Yani Chen Keyao, bu gece nerede yemek yediğini biliyordu. Bunun Liu Yuan'ın işi olduğundan neredeyse emindi. Rong Yi dışarıya baktı ve yolcuları almak için bekleyen uzun bir taksi kuyruğu olduğunu gördü. Sonra dikkatlice cevabını yazdı.

"Tamam."

...

Chen Keyao tahmin ettiğinden çok daha erken geldi.

Rong Yi, tanıdık arabanın uzun taksi kuyruğundan geçip yol kenarında durduğunu gördü. Ardından cep telefonu titredi.

Telefonu açtıktan sonra, tanıdık sesi duydu.

"Geldim. Neredesin?"

Rong Yi ondan uzakta değildi. Koyu renk bir ceket giymişti. Küçük bir çiçek tarhının yanında dururken hareket etmeden beklemeye devam etti.

"Geldin mi? Seni göremiyorum." Rong Yi olduğu yerde çömeldi ve fısıldadı.

Ardından beklendiği gibi, Chen Keyao arabadan indi. Telefonu kulağında tutarak etrafına bakındı, "Garaj tabelasının önünde duruyorum. Elimi kaldırdım. Beni görebiliyor musun?"

"Hayır," dedi Rong Yi. "Elini sallayabilir misin?"
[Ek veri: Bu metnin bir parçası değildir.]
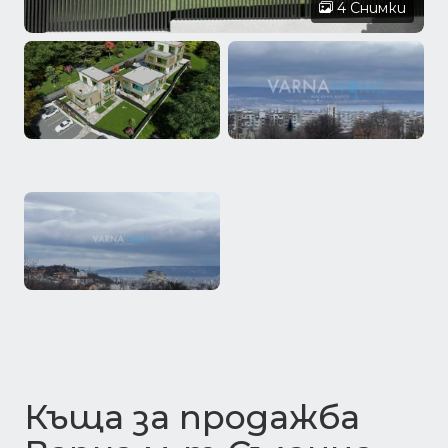
4 Снимки
Къща за продажба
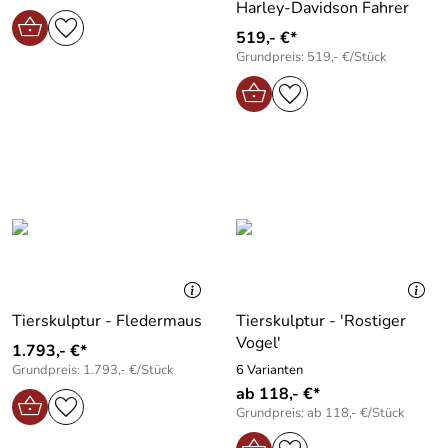
Harley-Davidson Fahrer
519,- €*
Grundpreis: 519,- €/Stück
Tierskulptur - Fledermaus
Tierskulptur - ′Rostiger
Vogel′
1.793,- €*
Grundpreis: 1.793,- €/Stück
6 Varianten
ab 118,- €*
Grundpreis: ab 118,- €/Stück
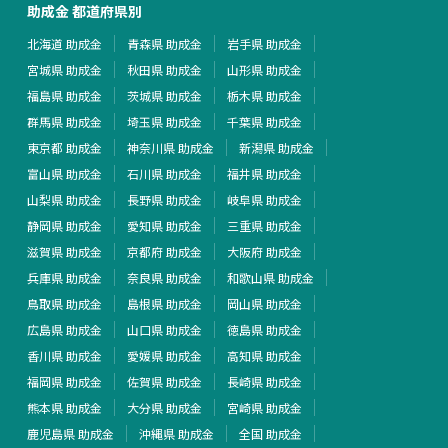
助成金 都道府県別
北海道 助成金
青森県 助成金
岩手県 助成金
宮城県 助成金
秋田県 助成金
山形県 助成金
福島県 助成金
茨城県 助成金
栃木県 助成金
群馬県 助成金
埼玉県 助成金
千葉県 助成金
東京都 助成金
神奈川県 助成金
新潟県 助成金
富山県 助成金
石川県 助成金
福井県 助成金
山梨県 助成金
長野県 助成金
岐阜県 助成金
静岡県 助成金
愛知県 助成金
三重県 助成金
滋賀県 助成金
京都府 助成金
大阪府 助成金
兵庫県 助成金
奈良県 助成金
和歌山県 助成金
鳥取県 助成金
島根県 助成金
岡山県 助成金
広島県 助成金
山口県 助成金
徳島県 助成金
香川県 助成金
愛媛県 助成金
高知県 助成金
福岡県 助成金
佐賀県 助成金
長崎県 助成金
熊本県 助成金
大分県 助成金
宮崎県 助成金
鹿児島県 助成金
沖縄県 助成金
全国 助成金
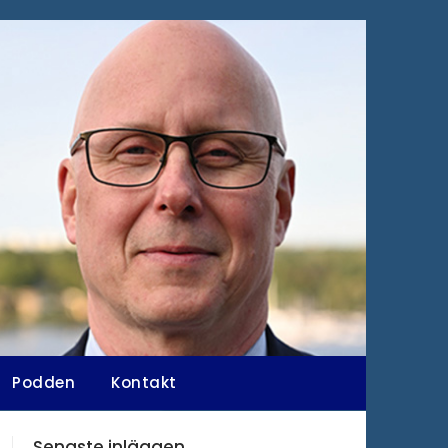
Podden
Kontakt
Senaste inläggen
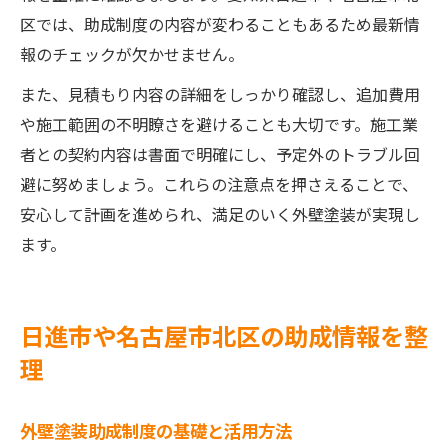
区では、助成制度の内容が変わることもあるため最新情
報のチェックが欠かせません。
また、見積もり内容の詳細をしっかり確認し、追加費用
や施工範囲の不明瞭さを避けることも大切です。施工業
者との契約内容は書面で明確にし、予定外のトラブル回
避に努めましょう。これらの注意点を押さえることで、
安心して計画を進められ、満足のいく外壁塗装が実現し
ます。
日進市や名古屋市北区の助成情報を整
理
外壁塗装助成制度の基礎と活用方法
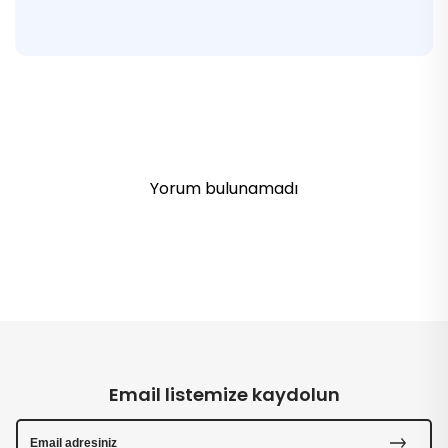
Yorum bulunamadı
Email listemize kaydolun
Ve birkaç saniye sonra, Chen Keyao elini genişçe sallamaya başladı.

Rong Yi başını eğdi ve sessizce güldü.

Birkaç gün sonra, Chen Keyao'nun sesini nihayet tekrar duymuştu. Onu çok özlemişti. Birkaç gündür görmediği bu kişi hâlâ eskisi kadar aptaldı ve bu Rong Yi'nin kahkahalarla gülmek istemesine sebep oluyordu.

Rong Yi, bir süre onu izledikten sonra, onunla bu şekilde konuşmaya devam edemeyeceğini hatırladı.

"Hâlâ göremiyor musun?" Chen Keyao etrafta dolaştı ve yüzünde çaresiz bir ifadeyle saçını tuttu. "Yanlış yere mi geldim?"

"Seni gördüm." Rong Yi ayağa kalktı ve ona doğru koştu.

...

Tabii ki, buluştuklarında atmosfer tuhaflaştı.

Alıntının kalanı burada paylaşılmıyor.